EDITORIAL: PARKS NOT TRUCKS!

Guest Editorial by Extli Chávez

On a warm morning last September, my mom and I woke up to flyers all around our neighborhood urging us to stop a diesel truck distribution center from being built just down the block from where we live in Lincoln Heights. The 60,000 square-foot distribution center would be built on an empty lot located across the street from Hillside Elementary School in a neighborhood that is densely populated, working-class, and mostly Latino and Asian. My family and I attended a town hall meeting hosted by Los Angeles City Council Member District 1 Eunisses Hernández where I heard city officials and community organizers talk about the dangers of diesel exhaust and about the empty lot where the distribution would be built.

I learned that the empty lot used to be a dry-cleaning facility and is deemed a brownfield because it is likely polluted already. I also learned that the California Environmental Protection Agency (CalEPA) identifies Lincoln Heights as a disadvantaged community based on geographic, socioeconomic, public health, and environmental hazard factors. Imagine what hundreds of diesel trucks going up and down our streets at all hours of the day and night would do to our neighborhood and to our health!

According to the United States Environmental Protection Agency (EPA), exposure to diesel exhaust can lead to serious health problems like asthma and other respiratory illnesses. It can also worsen existing heart and lung diseases, especially to vulnerable populations like children or the elderly. Diesel pollution also has a negative effect on the environment and can cause acid rain.

Living in Lincoln Heights near both the I-5 and 110 Freeways, we are already exposed to high volume traffic and the air pollution that comes with it. Adding diesel truck exhaust could be a death sentence, especially to us kids and elders like my own grandmother. This was something many of those in my community expressed the most concern about at a recent rally held in front of the vacant property where the distribution center would be built. Despite rain showers, over a hundred of my neighbors gathered to protest the proposed industrial project.

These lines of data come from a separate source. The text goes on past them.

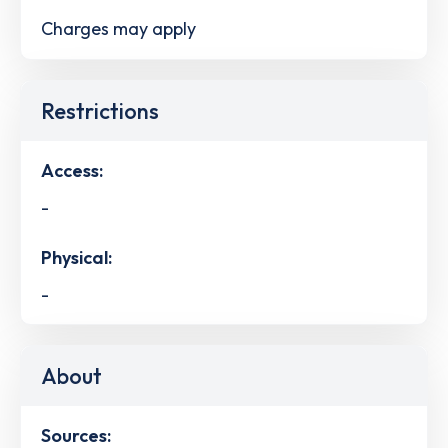
Charges may apply
Restrictions
Access:
-
Physical:
-
About
Sources: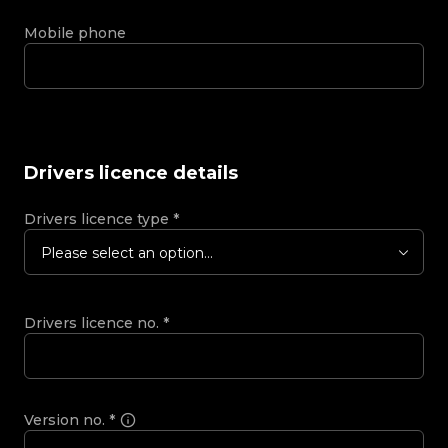
Mobile phone
Drivers licence details
Drivers licence type
*
Please select an option...
Drivers licence no.
*
Version no.
*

Instead of a diesel truck distribution center—which would bring pollution, risks to pedestrians, and deadly diseases, we could have clean air, trees, and a place to walk and play if a park was built in that empty lot. According to the article “How do trees and green spaces enhance our health?” published by Harvard Health Publishing on April 19, 2024, trees help prevent flooding, release oxygen, reduce pollution, and boost health and mood. Just seeing trees can have positive mental health benefits. Both Lincoln Park and Ernest E. Debs Regional Park, the nearest available public recreational facilities, are each a challenging 40-minute walk away from where we live. So we really don’t have any green spaces to walk around, play sports or just appreciate nature in. What would be the best way to fix this? Instead of forcing trucks on us, build parks!

Considering its negative health impacts, allowing the diesel truck distribution center to be built in Lincoln Heights would be criminal. It would also be an example of environmental racism. According to The Natural Resources Defense Council (NRDC), civil rights leader Dr. Benjamin F. Chavis, Jr. defines environmental racism as “the intentional siting of polluting and waste facilities in communities primarily populated by African Americans, Latines, Indigenous People, Asian Americans and Pacific Islanders, migrant farmworkers, and low-income workers.” Our communities deserve better. We should have healthy food stores, green parks and clean air, not dangerous diesel pollution. We deserve parks, not trucks!